Let it be said that for a true cornerback, Humphrey is physical. His closing speed is damn near off the charts and that can be attributed to his preternatural gifts that were honed in high school track and field. For weighing less than 200 pounds, Humphrey packs a wallop.
Any corner that plays for Nick Saban (Remember: Saban personally coaches the cornerbacks) has to be comfortable with playing on an island. The knock on Saban-coached corners is that his bump-and-run technique is not as ubiquitous at the professional level. That being said, bump-and-run is a “high risk, high reward” type of method in covering receivers.
For a better explanation, Saban speaks on playing the ball versus playing the man on his radio show back in 2009. Essentially, Saban’s corners are never wanting for physicality because that’s how Saban teaches them and, as previously mentioned, Humphrey is no exception.
Humphrey’s most complete game of 2016 might have been the first against USC.
Humphrey had what was viewed as the unenviable task of guarding JuJu Smith-Schuster to open up the Crimson Tide’s season against USC. Smith-Schuster’s 2015 season produced almost 1,500 yards and the conventional wisdom was that Humphrey was going to be the one to cover him in the game.
Well, Humphrey’s coverage limited Smith-Schuster to one catch for nine yards. Mind you, this was pre-Sam Darnold USC, so they hadn’t quite gotten their stuff together before their amazing run at the end of the season, but Humphrey more than did his work in this game.

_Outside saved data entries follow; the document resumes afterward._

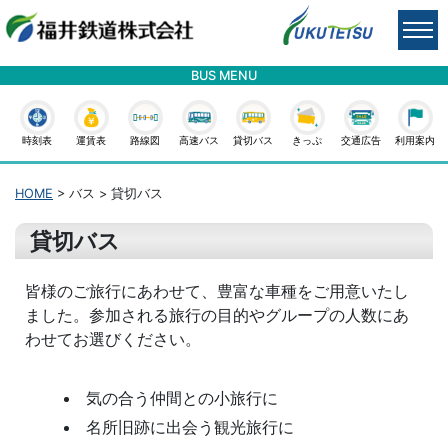
BUS MENU
時刻表
運賃表
路線図
高速バス
貸切バス
きっぷ
交通広告
利用案内
HOME
> バス > 貸切バス
貸切バス
皆様のご旅行にあわせて、豊富な車種をご用意いたし
ました。参加される旅行の目的やグループの人数にあ
わせてお選びください。
気の合う仲間との小旅行に
名所旧跡に出会う観光旅行に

Remember that physicality trait of his we were talking about earlier? Just watch the first play here and you’ll see a hapless Steven Mitchell, Jr. get trucked by Humphrey. What isn’t shown on the play is how Humphrey most likely shed Smith-Schuster’s downfield block and used his 4.41 speed to get the monster hit on Mitchell. He almost jarred the ball loose, too.
Later in the first half, Humphrey would get the first of the Tide defense’s 11 touchdowns in 2016. The play was made possible by Reuben Foster’s coverage across the middle. All Humphrey had to do was catch the deflection and weave in and out of traffic for an 18-yard pick six.
Another good game for Humphrey was against the Aggies last October.
Humphrey’s second interception of the season came against Texas A&M and it was very well played.
At this point in the game, Texas A&M had just gotten an Alabama turnover and was looking to capitalize immediately. The play is at the 02:15 mark and CBS color analyst Gary Danielson notes the zone coverage on Humphrey’s side of the ball, as A&M has two stacked receivers.
Humphrey vintage Ed Reeds the play by watching the Trevor Knight’s eyes the entire time and when he knows that it’s play action, he scoots back into coverage knowing he’s got help at safety and uses his speed to make the pick. It’s one of his best plays of the season.
It’s a tough position Humphrey is in going into Thursday evening, because anybody who watches him at his best knows that he’s a Top 15 talent. His speed, his physicality, his intelligence make him a no-brainer for any GM looking to shore up their secondary. Yet, you can turn on the Ole Miss, Arkansas or Clemson games from this year (incidentally, the only three teams that passed for more than 300 yards on the Tide defense in 2016) and you’ll see definitive holes in Humphrey’s game. Even against LSU, the lone pass over 20 yards for the Tigers’ offense was gotten off Humphrey.
For some reason, even with Humphrey’s top-end speed, receivers tend to get around him easily enough and he ends up out of position. It’s baffling, because you know that his ceiling is really high. Hopefully, he’s only scraping the surface of his potential, because if it’s met, he can be something special.
Best guess, is he’ll find his way in the first round of the draft, probably at the bottom half, though.